We all know that the evidence has been out there for some time that summer-born underachieve. In response to this, there has recently been, in my opinion, a rather blunt instrumented DfE initiative to give parents the right to delay the start to school of summer-born children. The jury is currently out as to its impact. I don’t need to rehearse here the overwhelming evidence proving boys’ underachievement.
Why could identification of summer-born boys help to close the achievement gap? Because their underachievement or otherwise is hidden, and their unrealised potential is significant. National data sets no longer capture summer-born achievement at primary. Therefore, any potential achievement gaps between summer-born boys and their peers go unnoticed; internally, primary schools rarely analyse summer-born boys’ Key Stage 2 performance, and secondary rarely pick it up in transition and through Year 7 baselining.
But they should. Summer-born are over represented in SEN identification in Early Years Foundation Stage and at Key Stage 1, and are arguably mis-identified. Boys and summer-born often share similar obstacles to achieving, for example, issues with concentration, emotional immaturity, resilience, and effective behaviours for learning.

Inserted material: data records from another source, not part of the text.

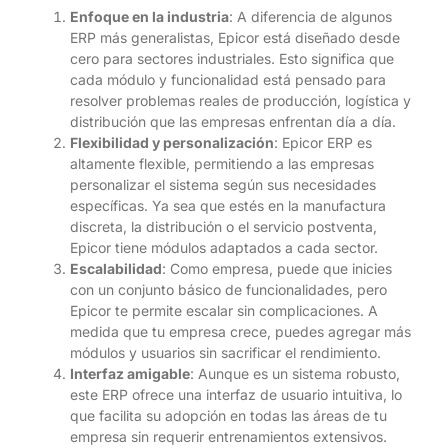
Enfoque en la industria
: A diferencia de algunos
ERP más generalistas, Epicor está diseñado desde
cero para sectores industriales. Esto significa que
cada módulo y funcionalidad está pensado para
resolver problemas reales de producción, logística y
distribución que las empresas enfrentan día a día.
Flexibilidad y personalización
: Epicor ERP es
altamente flexible, permitiendo a las empresas
personalizar el sistema según sus necesidades
específicas. Ya sea que estés en la manufactura
discreta, la distribución o el servicio postventa,
Epicor tiene módulos adaptados a cada sector.
Escalabilidad
: Como empresa, puede que inicies
con un conjunto básico de funcionalidades, pero
Epicor te permite escalar sin complicaciones. A
medida que tu empresa crece, puedes agregar más
módulos y usuarios sin sacrificar el rendimiento.
Interfaz amigable
: Aunque es un sistema robusto,
este ERP ofrece una interfaz de usuario intuitiva, lo
que facilita su adopción en todas las áreas de tu
empresa sin requerir entrenamientos extensivos.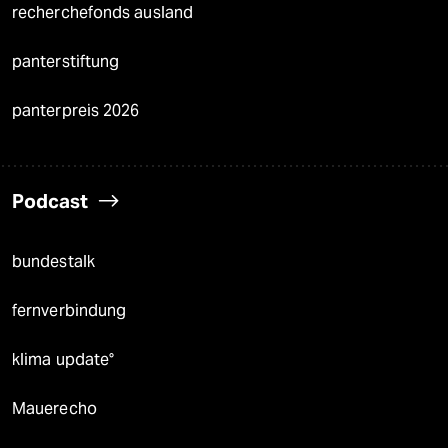
recherchefonds ausland
panterstiftung
panterpreis 2026
Podcast
bundestalk
fernverbindung
klima update°
Mauerecho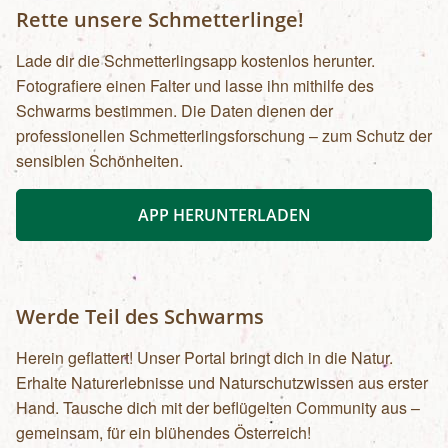
Rette unsere Schmetterlinge!
Lade dir die Schmetterlingsapp kostenlos herunter.
Fotografiere einen Falter und lasse ihn mithilfe des
Schwarms bestimmen. Die Daten dienen der
professionellen Schmetterlingsforschung – zum Schutz der
sensiblen Schönheiten.
APP HERUNTERLADEN
Werde Teil des Schwarms
Herein geflattert! Unser Portal bringt dich in die Natur.
Erhalte Naturerlebnisse und Naturschutzwissen aus erster
Hand. Tausche dich mit der beflügelten Community aus –
gemeinsam, für ein blühendes Österreich!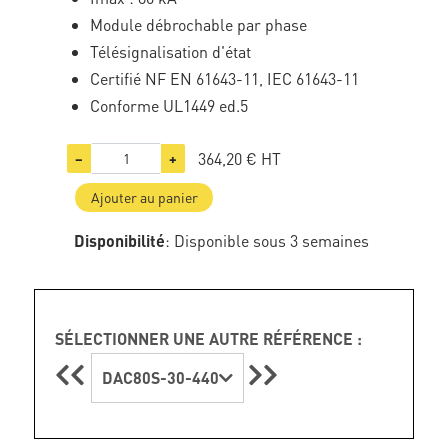
Module débrochable par phase
Télésignalisation d'état
Certifié NF EN 61643-11, IEC 61643-11
Conforme UL1449 ed.5
364,20 €
HT
−
+
Ajouter au panier
Disponibilité
: Disponible sous 3 semaines
SÉLECTIONNER UNE AUTRE RÉFÉRENCE :
DAC80S-30-440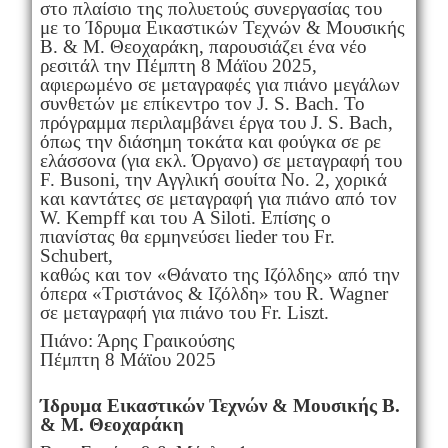
στο πλαίσιο της πολυετούς συνεργασίας του
με το Ίδρυμα Εικαστικών Τεχνών & Μουσικής
Β. & Μ. Θεοχαράκη, παρουσιάζει ένα νέο
ρεσιτάλ την Πέμπτη 8 Μάϊου 2025,
αφιερωμένο σε μεταγραφές για πιάνο μεγάλων
συνθετών με επίκεντρο τον J. S. Bach. Το
πρόγραμμα περιλαμβάνει έργα του J. S. Bach,
όπως την διάσημη τοκάτα και φούγκα σε ρε
ελάσσονα (για εκλ. Όργανο) σε μεταγραφή του
F. Busoni, την Αγγλική σουίτα Νο. 2, χορικά
και καντάτες σε μεταγραφή για πιάνο από τον
W. Kempff και του A Siloti. Επίσης ο
πιανίστας θα ερμηνεύσει lieder του Fr.
Schubert,
καθώς και τον «Θάνατο της Ιζόλδης» από την
όπερα «Τριστάνος & Ιζόλδη» του R. Wagner
σε μεταγραφή για πιάνο του Fr. Liszt.
Πιάνο: Άρης Γραικούσης
Πέμπτη 8 Μάϊου 2025
Ίδρυμα Εικαστικών Τεχνών & Μουσικής Β.
& Μ. Θεοχαράκη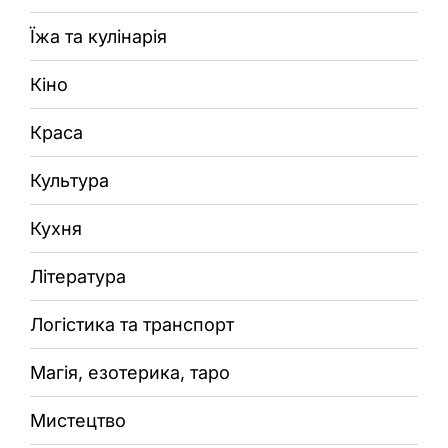
Їжа та кулінарія
Кіно
Краса
Культура
Кухня
Література
Логістика та транспорт
Магія, езотерика, таро
Мистецтво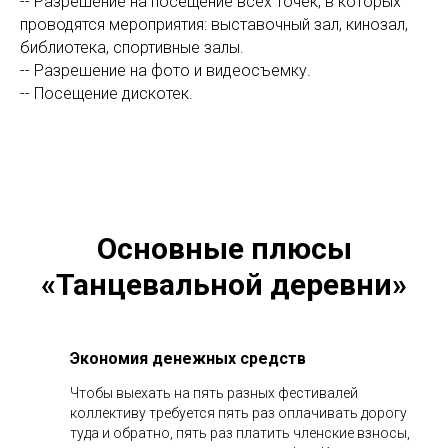
-- Разрешение на посещение всех точек, в которых
проводятся мероприятия: выставочный зал, кинозал,
библиотека, спортивные залы.
-- Разрешение на фото и видеосъемку.
-- Посещение дискотек.
Основные плюсы
«Танцевальной деревни»
Экономия денежных средств
Чтобы выехать на пять разных фестивалей
коллективу требуется пять раз оплачивать дорогу
туда и обратно, пять раз платить членские взносы,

If you subscribe to the evidence, as I do, that girls mature more quickly than boys, problems in the classroom for summer-born boys are compounded. However, there is also evidence to suggest that summer-born have the potential to make better progress than their peers. The contention is that, because they are always running to catch up, they are actually very good at it; given the right support, they can run faster than everyone else.
So, when you get your World Class Key Stage 4 results, and you want to find lost achievement, look at the progress of summer-born boys.
Miranda Perry, Director WCSQM, August 2018.